In the image you can also see spheres that have been eroded, showing a concentric internal structure. Researchers are now conducting more tests, trying to come up with an explanation on what these may be and how they got there.

But perhaps they already got the answer in Squyres' own words: "they seem to be crunchy on the outside, and softer in the middle." Obviously, Martians knew how to make chocolate Krispies cakes. [NASA]


Comments

    I'm no scientist, but even I can tell that is some bubble that formed under the surface and some burst and others did not manage to overcome surface tension.
    Duh!

      I love it! I read that article and scrolled down wondering how long it would take somebody to tell us all exactly what it is and what NASA are missing.

      And by the way, saying it looks like bubbles and some popped bubbles is not an explanation of what they are.

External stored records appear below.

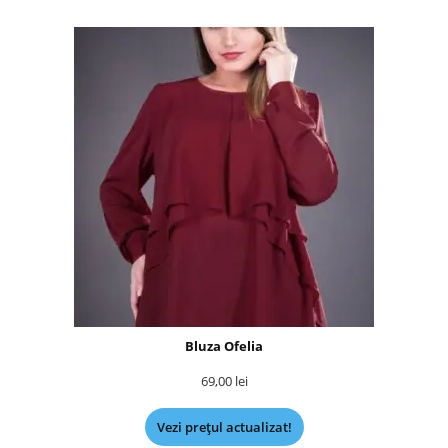
Bluza Ofelia
69,00
lei
Vezi prețul actualizat!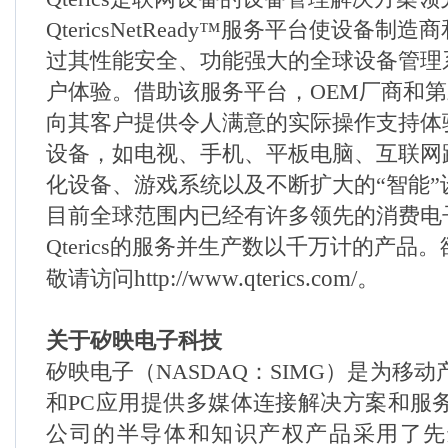
QtericsNetReady
™
服务平台使设备制造商
过其性能安全、功能强大的全球设备管理
户体验。借助该服务平台，
OEM
厂商和第
向其客户提供令人满意的实际操作支持体
设备，如电视、手机、平板电脑、互联网
化设备、游戏系统以及不断扩大的“智能”
目前全球范围内已经有许多领先的消费电
Qterics
的服务并生产数以千万计的产品。
http://www.qterics.com/
。
敬请访问
关于矽映电子科技
矽映电子（
NASDAQ
：
SIMG
）是为移动
和
PC
应用提供多媒体连接解决方案和服
公司的半导体和知识产权产品采用了先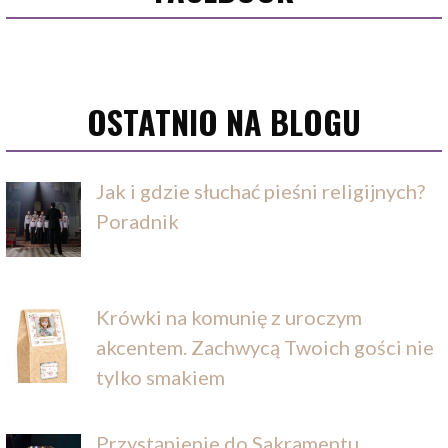
OSTATNIO NA BLOGU
Jak i gdzie słuchać pieśni religijnych?
Poradnik
Krówki na komunię z uroczym
akcentem. Zachwycą Twoich gości nie
tylko smakiem
Przystąpienie do Sakramentu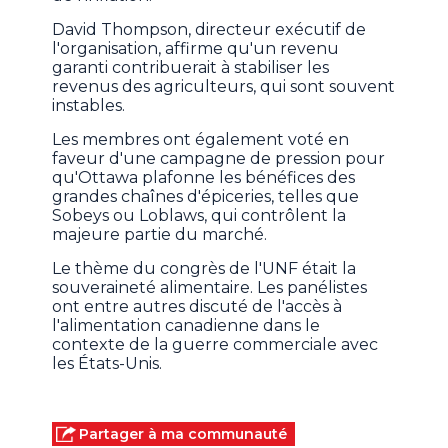
David Thompson, directeur exécutif de
l'organisation, affirme qu'un revenu
garanti contribuerait à stabiliser les
revenus des agriculteurs, qui sont souvent
instables.
Les membres ont également voté en
faveur d'une campagne de pression pour
qu'Ottawa plafonne les bénéfices des
grandes chaînes d'épiceries, telles que
Sobeys ou Loblaws, qui contrôlent la
majeure partie du marché.
Le thème du congrès de l'UNF était la
souveraineté alimentaire. Les panélistes
ont entre autres discuté de l'accès à
l'alimentation canadienne dans le
contexte de la guerre commerciale avec
les États-Unis.
Partager à ma communauté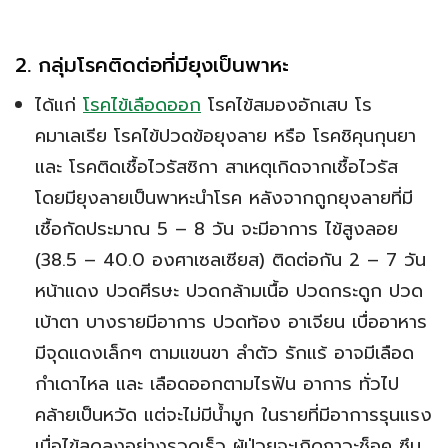
2. กลุ่มโรคติดต่อที่มี
ยุง
เป็นพาหะ
ได้แก่
โรคไข้เลือดออก
โรคไข้สมองอักเสบ โร
คมาเลเรีย โรคไข้ปวดข้อยุงลาย หรือ โรคชิคุนกุนยา
และ โรคติดเชื้อไวรัสซิกา สาเหตุเกิดจากเชื้อไวรัส
โดยมียุงลายเป็นพาหะนำโรค หลังจากถูกยุงลายที่มี
เชื้อกัดประมาณ 5 – 8 วัน จะมีอาการ ไข้สูงลอย
(38.5 – 40.0 องศาเซลเซียส) ติดต่อกัน 2 – 7 วัน
หน้าแดง ปวดศีรษะ ปวดกล้ามเนื้อ ปวดกระดูก ปวด
เบ้าตา บางรายมีอาการ ปวดท้อง อาเจียน เบื่ออาหาร
มีจุดแดงเล็กๆ ตามแขนขา ลำตัว รักแร้ อาจมีเลือด
กำเดาไหล และ เลือดออกตามไรฟัน อาการ ทั่วไป
คล้ายเป็นหวัด แต่จะไม่มีน้ำมูก ในรายที่มีอาการรุนแรง
เมื่อไข้ลดลงอย่างรวดเร็ว ผู้ป่วยจะเกิดภาวะช็อค ซึม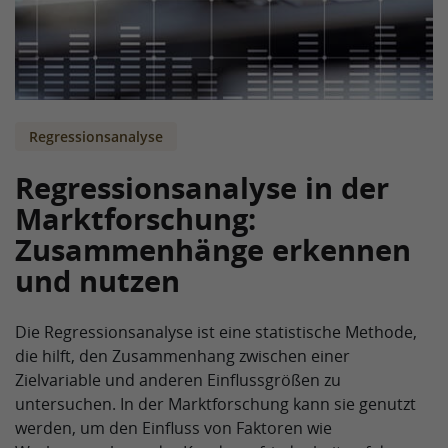
Regressionsanalyse
Regressionsanalyse in der
Marktforschung:
Zusammenhänge erkennen
und nutzen
Die Regressionsanalyse ist eine statistische Methode,
die hilft, den Zusammenhang zwischen einer
Zielvariable und anderen Einflussgrößen zu
untersuchen. In der Marktforschung kann sie genutzt
werden, um den Einfluss von Faktoren wie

    The interesting thing in the picture is the top, left of middle spherule with fibers? Fibers most of the time are organic but there is probably a simple explanation, what though ?
    On a second look it could be just shadows.

    Biker, with such insight you will be contacted by NASA soon and offered a position. ;)

    Am I the only geologist who reads giz??

    http://en.wikipedia.org/wiki/Pisolite

      Heh, nice pickup, maybe you should send the link to NASA.! Seems like the most logical answer to me too. :)

        The mystery isn't what they are, more so how they were formed. These rocks on earth took hundreds of thousands of years to form, while in a wet slurry. So this picture in anecdotal evidence that Mars was wet.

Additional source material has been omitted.